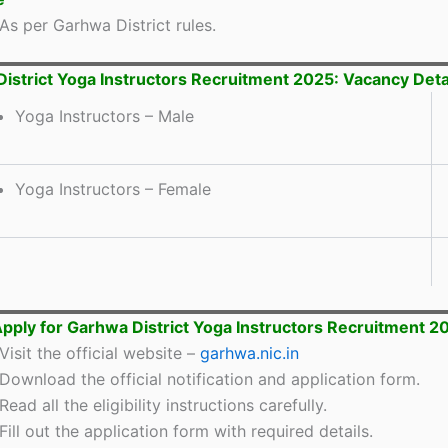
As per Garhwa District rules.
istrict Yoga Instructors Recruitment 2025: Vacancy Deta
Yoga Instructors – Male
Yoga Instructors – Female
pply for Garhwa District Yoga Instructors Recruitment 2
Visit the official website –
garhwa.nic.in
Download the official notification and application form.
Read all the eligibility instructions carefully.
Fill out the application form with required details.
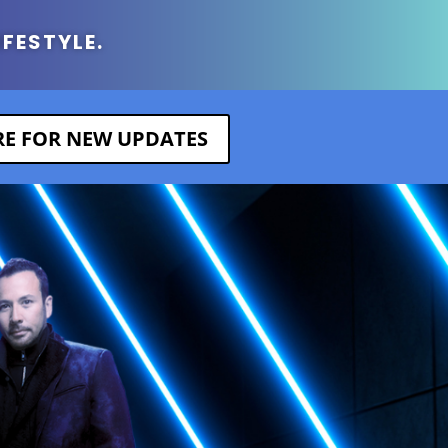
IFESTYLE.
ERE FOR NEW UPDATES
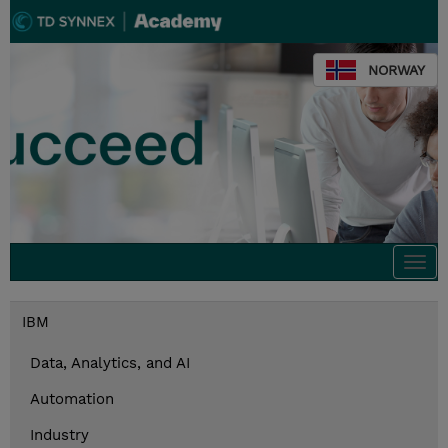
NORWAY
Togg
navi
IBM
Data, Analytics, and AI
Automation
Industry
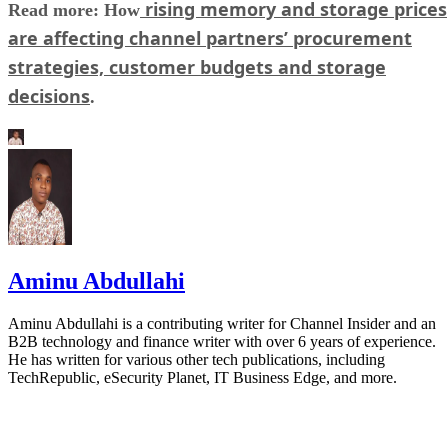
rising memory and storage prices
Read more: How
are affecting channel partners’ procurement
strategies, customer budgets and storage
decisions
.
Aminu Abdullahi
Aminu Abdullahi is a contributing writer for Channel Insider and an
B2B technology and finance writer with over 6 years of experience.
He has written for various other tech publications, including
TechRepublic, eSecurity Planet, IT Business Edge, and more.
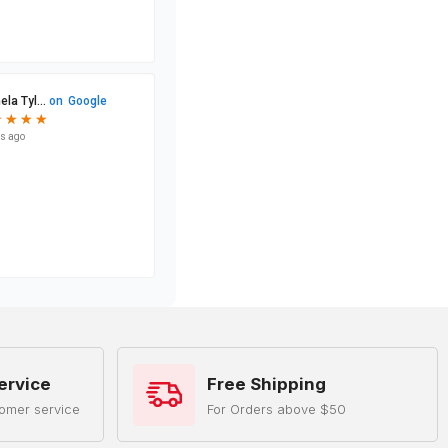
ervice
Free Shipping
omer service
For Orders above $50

:: WHAT THIS TASK INVOLVES ::
Produce an exact copy of each line of data, skipping embedded images.

:: TASK SOLUTION ::
As per Garhwa District rules.
istrict Yoga Instructors Recruitment 2025: Vacancy Deta
Yoga Instructors – Male
Yoga Instructors – Female
pply for Garhwa District Yoga Instructors Recruitment 2
Visit the official website –
garhwa.nic.in
Download the official notification and application form.
Read all the eligibility instructions carefully.
Fill out the application form with required details.
IFESTYLE.
ERE FOR NEW UPDATES
NORWAY
Togg
navi
IBM
Data, Analytics, and AI
Automation
Industry
rising memory and storage prices
Read more: How
are affecting channel partners’ procurement
strategies, customer budgets and storage
decisions
.
Aminu Abdullahi
Aminu Abdullahi is a contributing writer for Channel Insider and an
B2B technology and finance writer with over 6 years of experience.
He has written for various other tech publications, including
TechRepublic, eSecurity Planet, IT Business Edge, and more.
ervice
Free Shipping
omer service
For Orders above $50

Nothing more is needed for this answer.